- WHAT TO DO -
Report each line from the listing that the string "down" appears in.

- GIVEN INFORMATION -
____

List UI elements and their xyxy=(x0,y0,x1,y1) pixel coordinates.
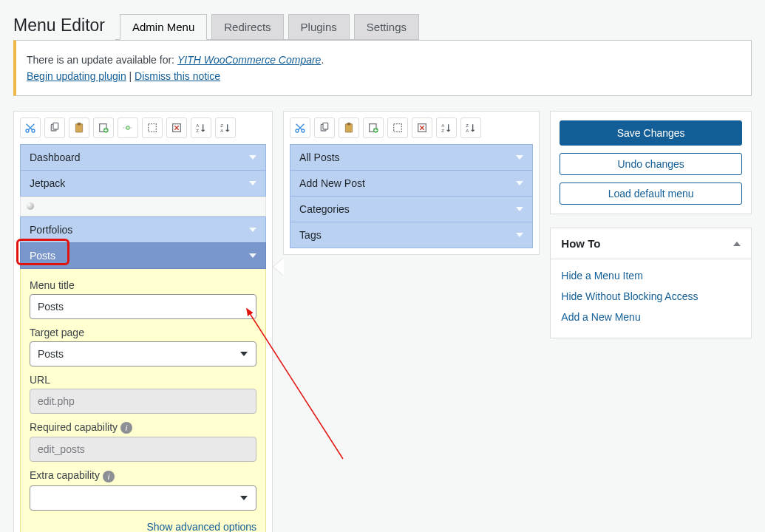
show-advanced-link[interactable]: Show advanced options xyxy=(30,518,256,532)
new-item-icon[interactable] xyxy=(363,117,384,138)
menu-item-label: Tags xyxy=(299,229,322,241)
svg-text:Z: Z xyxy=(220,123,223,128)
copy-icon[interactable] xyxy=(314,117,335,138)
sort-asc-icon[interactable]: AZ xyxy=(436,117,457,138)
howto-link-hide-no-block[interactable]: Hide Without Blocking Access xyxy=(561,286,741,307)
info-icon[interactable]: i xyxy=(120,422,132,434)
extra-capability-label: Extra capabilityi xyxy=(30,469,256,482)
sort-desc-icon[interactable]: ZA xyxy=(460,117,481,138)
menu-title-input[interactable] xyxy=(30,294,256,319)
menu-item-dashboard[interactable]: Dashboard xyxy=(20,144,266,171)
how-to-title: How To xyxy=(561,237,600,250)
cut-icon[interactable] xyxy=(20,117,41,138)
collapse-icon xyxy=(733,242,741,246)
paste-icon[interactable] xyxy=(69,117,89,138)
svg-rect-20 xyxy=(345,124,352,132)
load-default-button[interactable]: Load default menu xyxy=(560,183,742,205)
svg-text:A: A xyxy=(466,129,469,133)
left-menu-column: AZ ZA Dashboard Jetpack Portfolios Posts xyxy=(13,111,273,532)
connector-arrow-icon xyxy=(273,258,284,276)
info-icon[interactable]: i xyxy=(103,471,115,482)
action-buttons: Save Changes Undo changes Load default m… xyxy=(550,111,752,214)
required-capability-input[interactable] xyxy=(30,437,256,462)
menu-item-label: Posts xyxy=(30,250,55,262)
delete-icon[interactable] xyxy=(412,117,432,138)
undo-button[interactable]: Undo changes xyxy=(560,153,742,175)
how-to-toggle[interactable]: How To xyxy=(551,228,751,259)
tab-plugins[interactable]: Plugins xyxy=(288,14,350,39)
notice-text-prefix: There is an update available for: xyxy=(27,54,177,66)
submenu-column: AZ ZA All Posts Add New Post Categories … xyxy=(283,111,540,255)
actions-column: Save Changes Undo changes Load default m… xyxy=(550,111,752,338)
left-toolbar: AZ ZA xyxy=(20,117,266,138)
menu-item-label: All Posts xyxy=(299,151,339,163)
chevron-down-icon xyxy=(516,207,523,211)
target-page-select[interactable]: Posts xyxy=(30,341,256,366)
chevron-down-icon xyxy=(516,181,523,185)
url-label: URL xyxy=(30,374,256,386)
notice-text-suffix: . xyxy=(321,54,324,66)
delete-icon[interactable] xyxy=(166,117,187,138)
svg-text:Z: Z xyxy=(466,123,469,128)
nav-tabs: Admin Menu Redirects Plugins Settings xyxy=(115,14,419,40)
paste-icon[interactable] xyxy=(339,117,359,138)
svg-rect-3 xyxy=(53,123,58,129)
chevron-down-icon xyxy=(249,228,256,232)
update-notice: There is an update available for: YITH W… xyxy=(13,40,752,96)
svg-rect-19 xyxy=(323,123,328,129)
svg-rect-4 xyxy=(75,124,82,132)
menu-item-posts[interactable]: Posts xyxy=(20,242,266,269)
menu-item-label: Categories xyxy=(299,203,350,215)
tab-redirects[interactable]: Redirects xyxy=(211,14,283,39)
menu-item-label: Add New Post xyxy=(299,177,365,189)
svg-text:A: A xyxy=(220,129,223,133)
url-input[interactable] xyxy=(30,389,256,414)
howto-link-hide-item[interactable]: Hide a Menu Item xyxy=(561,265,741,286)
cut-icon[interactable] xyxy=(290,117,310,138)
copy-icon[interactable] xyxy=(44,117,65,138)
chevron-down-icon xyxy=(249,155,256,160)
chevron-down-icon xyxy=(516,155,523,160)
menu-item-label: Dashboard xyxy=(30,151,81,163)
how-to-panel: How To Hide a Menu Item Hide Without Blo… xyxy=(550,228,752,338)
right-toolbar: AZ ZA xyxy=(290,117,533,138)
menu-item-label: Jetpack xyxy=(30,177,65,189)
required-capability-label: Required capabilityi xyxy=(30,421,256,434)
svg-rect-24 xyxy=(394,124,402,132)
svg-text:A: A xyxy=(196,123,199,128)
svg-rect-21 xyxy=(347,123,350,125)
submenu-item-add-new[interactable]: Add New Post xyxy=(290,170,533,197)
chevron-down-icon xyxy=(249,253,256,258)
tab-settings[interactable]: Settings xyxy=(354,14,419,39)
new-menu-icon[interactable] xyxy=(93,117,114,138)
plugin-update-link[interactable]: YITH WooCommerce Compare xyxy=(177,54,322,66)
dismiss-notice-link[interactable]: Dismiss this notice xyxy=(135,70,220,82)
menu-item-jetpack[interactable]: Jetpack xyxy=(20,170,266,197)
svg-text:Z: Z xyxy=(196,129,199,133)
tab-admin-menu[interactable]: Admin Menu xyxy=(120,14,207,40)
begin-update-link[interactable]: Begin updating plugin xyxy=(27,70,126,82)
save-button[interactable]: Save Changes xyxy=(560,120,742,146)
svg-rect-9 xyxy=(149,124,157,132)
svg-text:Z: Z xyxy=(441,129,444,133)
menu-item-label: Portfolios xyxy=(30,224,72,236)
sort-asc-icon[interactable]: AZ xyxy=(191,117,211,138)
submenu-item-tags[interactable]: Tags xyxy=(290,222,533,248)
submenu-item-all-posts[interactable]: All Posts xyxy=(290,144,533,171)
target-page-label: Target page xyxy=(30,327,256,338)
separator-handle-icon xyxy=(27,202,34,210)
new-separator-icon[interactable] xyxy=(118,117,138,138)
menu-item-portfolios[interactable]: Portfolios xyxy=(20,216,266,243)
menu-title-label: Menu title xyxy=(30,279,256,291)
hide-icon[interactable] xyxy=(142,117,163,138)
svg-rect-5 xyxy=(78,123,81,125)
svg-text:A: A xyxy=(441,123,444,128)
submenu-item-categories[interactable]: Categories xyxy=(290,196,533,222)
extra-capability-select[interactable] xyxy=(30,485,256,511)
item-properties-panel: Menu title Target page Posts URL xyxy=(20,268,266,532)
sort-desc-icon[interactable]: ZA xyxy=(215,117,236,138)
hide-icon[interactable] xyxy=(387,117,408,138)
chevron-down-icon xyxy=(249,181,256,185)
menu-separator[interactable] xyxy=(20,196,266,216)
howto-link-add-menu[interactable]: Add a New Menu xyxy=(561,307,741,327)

____

- RESULT -
chevron-down-icon xyxy=(516,207,523,211)
chevron-down-icon xyxy=(516,181,523,185)
chevron-down-icon xyxy=(249,228,256,232)
chevron-down-icon xyxy=(249,155,256,160)
chevron-down-icon xyxy=(516,155,523,160)
chevron-down-icon xyxy=(249,253,256,258)
chevron-down-icon xyxy=(249,181,256,185)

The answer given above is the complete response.